This special issue enriches this growing literature. Its original contribution stems from its focus on nonviolent struggle in the context of armed conflict — a setting that presents proponents of civil resistance with particular challenges — as well as its examination of the links between this form of nonviolent action and peacebuilding and development when used in conflict-affected areas. To be sure, other bodies of literature have long paid heed to nonviolent struggle (for example, social movements research) as well as to the dynamics and processes that characterise armed conflicts (for example, international relations and peace and conflict studies). This collection of articles and briefings makes important progress in the much-needed task of bridging these fields, which, while studying similar phenomena, use different lenses and varying theoretical and analytical frameworks, often proceeding without engaging each other’s findings. The authors in this volume, in addition to documenting stories of nonviolent resistance in regions as diverse as Africa, South America, the Middle East and South Asia, explore some of the assumptions often made regarding the relationship between nonviolent action and civilian protection, the promotion of peace, good governance, and social justice.

Defining Civil Resistance

One of the pre-eminent challenges in the study of civil resistance is naming and defining the term. In fact, the choice of ‘nonviolence’ versus ‘civil resistance’ or ‘unarmed struggle’ reflects ideological, theoretical, and cultural debates over the meaning of the term. Schock, for example, defines civil resistance as ‘the use of methods of nonviolent action by civil society actors engaged in asymmetric conflicts with authorities not averse to using violence to defend their interests’ and defines nonviolent action as ‘non-routine and extra-institutional political acts that do not involve violence or the threat of violence’ (Schock Citation2015, 29). In contrast, Cortright (Citation2009, 27) notes that ‘an action is nonviolent if it avoids imposing physical harm and if it does not deprive people of necessities or lower standards below subsistence’, thus indicating a socio-economic dimension that might be linked to questions of development.

While such definitions may seem straightforward on paper, evaluating what is required for subsistence and what constitutes harm can be culturally determined. Not only does culture shape the scope of permissible actions for various populations in a society (i.e. men versus women, minorities versus majorities), but culture also impacts on the achievement of campaign goals since in addition to drawing on cultural slogans and symbols, ‘to be successful, nonviolent campaigns must be rooted in the local community structure’ (Hallward & Norman Citation2015, 27). As a result of differing local cultures and contexts, in this special issue, the terms ‘civil resistance’, ‘nonviolent resistance’ and ‘nonviolent action’ are often used interchangeably. Although the authors may vary in their terminology, they share the basic understanding of the phenomenon as the use of unarmed extra-institutional means against an opponent whose power, understood in the traditional sense, is superior. In keeping with its long tradition of examining local-level initiatives for peacebuilding and development, the articles in this issue of JPD explore how civil resistance is conceptualised and enacted in communities affected by war in the Global South and the Global North, and examine the differing dynamics across conflict settings.

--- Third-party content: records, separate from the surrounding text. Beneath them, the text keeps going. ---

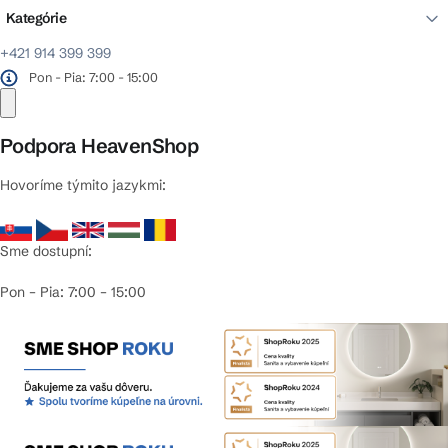
Kategórie
+421 914 399 399
Pon - Pia: 7:00 - 15:00
Podpora HeavenShop
Hovoríme týmito jazykmi:
Sme dostupní:
Pon – Pia: 7:00 – 15:00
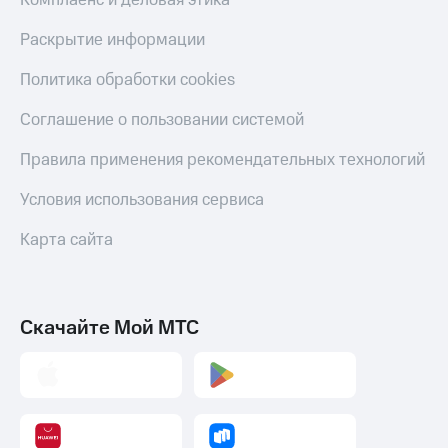
Комплаенс и деловая этика
Пополнить
номер
Раскрытие информации
другого
оператора
Политика обработки cookies
Оплата
Соглашение о пользовании системой
интернета
и
Правила применения рекомендательных технологий
ТВ
Условия использования сервиса
Переводы
с
Карта сайта
телефона
на карту
МТС Pay
Скачайте Мой МТС
Оплата
по QR-
коду
за границей
тернет-магазин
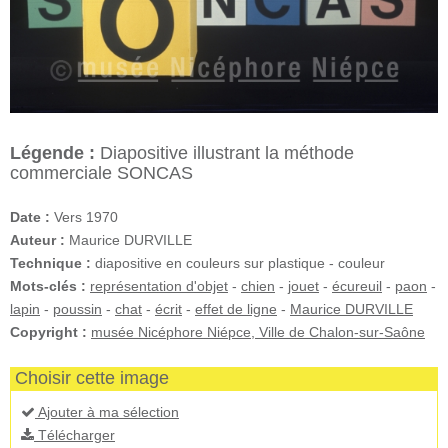
Légende :
Diapositive illustrant la méthode
commerciale SONCAS
Date :
Vers 1970
Auteur :
Maurice DURVILLE
Technique :
diapositive en couleurs sur plastique - couleur
Mots-clés :
représentation d'objet
-
chien
-
jouet
-
écureuil
-
paon
-
lapin
-
poussin
-
chat
-
écrit
-
effet de ligne
-
Maurice DURVILLE
Copyright :
musée Nicéphore Niépce, Ville de Chalon-sur-Saône
Choisir cette image
Ajouter à ma sélection
Télécharger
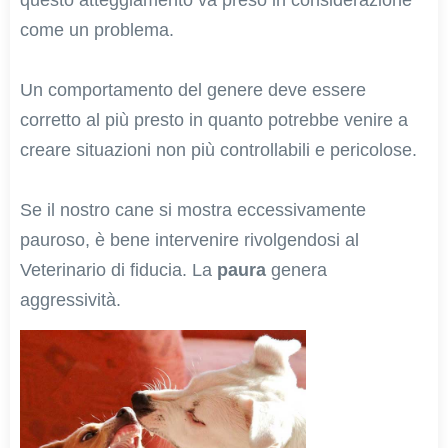
come un problema.
Un comportamento del genere deve essere
corretto al più presto in quanto potrebbe venire a
creare situazioni non più controllabili e pericolose.
Se il nostro cane si mostra eccessivamente
pauroso, è bene intervenire rivolgendosi al
Veterinario di fiducia. La
paura
genera
aggressività.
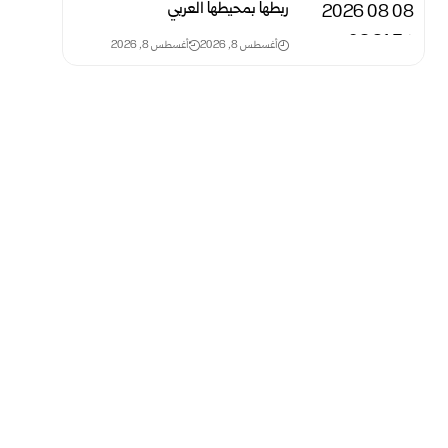
ربطها بمحيطها العربي
أغسطس 8, 2026
أغسطس 8, 2026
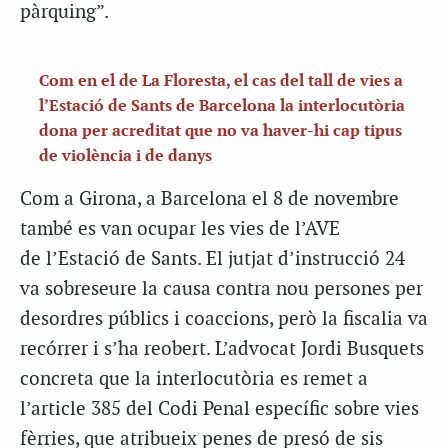
pàrquing”.
Com en el de La Floresta, el cas del tall de vies a
l’Estació de Sants de Barcelona la interlocutòria
dona per acreditat que no va haver-hi cap tipus
de violència i de danys
Com a Girona, a Barcelona el 8 de novembre
també es van ocupar les vies de l’AVE
de l’Estació de Sants. El jutjat d’instrucció 24
va sobreseure la causa contra nou persones per
desordres públics i coaccions, però la fiscalia va
recórrer i s’ha reobert. L’advocat Jordi Busquets
concreta que la interlocutòria es remet a
l’article 385 del Codi Penal específic sobre vies
fèrries, que atribueix penes de presó de sis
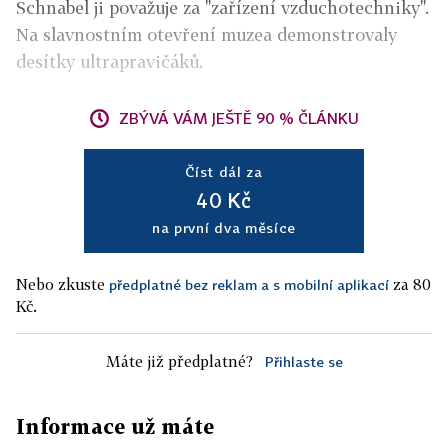
Schnabel ji považuje za "zařízení vzduchotechniky".
Na slavnostním otevření muzea demonstrovaly
desítky ultrapravičáků.
ZBÝVÁ VÁM JEŠTĚ 90 % ČLÁNKU
Číst dál za
40 Kč
na první dva měsíce
Nebo zkuste
za 80
předplatné bez reklam a s mobilní aplikací
Kč.
Máte již předplatné?
Přihlaste se
Informace už máte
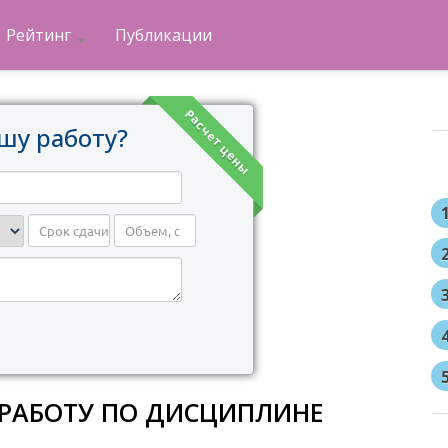
Рейтинг
Публикации
Расчет цены
шу работу?
 РАБОТУ ПО ДИСЦИПЛИНЕ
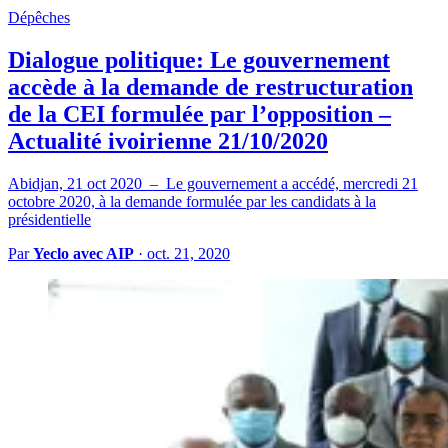
Dépêches
Dialogue politique: Le gouvernement
accède à la demande de restructuration
de la CEI formulée par l’opposition –
Actualité ivoirienne 21/10/2020
Abidjan, 21 oct 2020 – Le gouvernement a accédé, mercredi 21
octobre 2020, à la demande formulée par les candidats à la
présidentielle
Par
Yeclo avec AIP
·
oct. 21, 2020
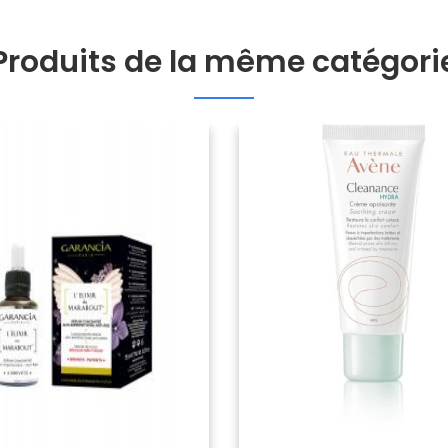
Produits de la même catégori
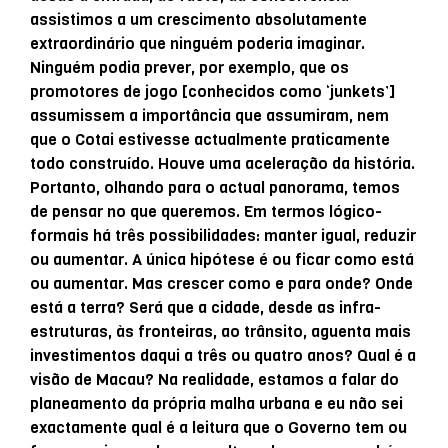
assistimos a um crescimento absolutamente
extraordinário que ninguém poderia imaginar.
Ninguém podia prever, por exemplo, que os
promotores de jogo [conhecidos como ‘junkets’]
assumissem a importância que assumiram, nem
que o Cotai estivesse actualmente praticamente
todo construído. Houve uma aceleração da história.
Portanto, olhando para o actual panorama, temos
de pensar no que queremos. Em termos lógico-
formais há três possibilidades: manter igual, reduzir
ou aumentar. A única hipótese é ou ficar como está
ou aumentar. Mas crescer como e para onde? Onde
está a terra? Será que a cidade, desde as infra-
estruturas, às fronteiras, ao trânsito, aguenta mais
investimentos daqui a três ou quatro anos? Qual é a
visão de Macau? Na realidade, estamos a falar do
planeamento da própria malha urbana e eu não sei
exactamente qual é a leitura que o Governo tem ou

Civil Resistance as a Vehicle for Peacebuilding and Development

The study and practice of civil resistance have long been linked implicitly with peacebuilding and development. Mohandas Gandhi engaged in the famous salt march to the sea to protest against economic injustice and sought to build sustainable development practices rooted in Indian traditions even as he protested about British rule. Martin Luther King Jr campaigned for fair housing and other socio-economic development issues as part of the nonviolent struggle of the US civil rights movement. Scholars use the concept of ‘prefigurative politics’ to discuss the ways in which nonviolent movements seek to ‘be the change you wish to see in the world’ through practices such as their linkage of means and ends and tendency toward horizontal rather than hierarchical decision-making (Smith in Hallward and & Norman, Citation2015, 191).

Likewise, civil resistance can instigate a constructive programme, establishing alternative development practices that are more just, such as Gandhi’s encouragement of Indians to weave their own clothes rather than buy British textiles. By incorporating an attention to matters of cultural and structural violence in addition to direct violence, civil resistance movements can help build societies oriented toward inclusive peacebuilding and development practices. While scholars are only beginning to explore the linkages between civil resistance and peacebuilding (Dudouet Citation2017) and little has been written on how civil resistance can be used to foment development, this special issue breaks new ground by underscoring the contributions that civilians can make to peacebuilding and development by engaging in civil resistance in the context of armed conflict.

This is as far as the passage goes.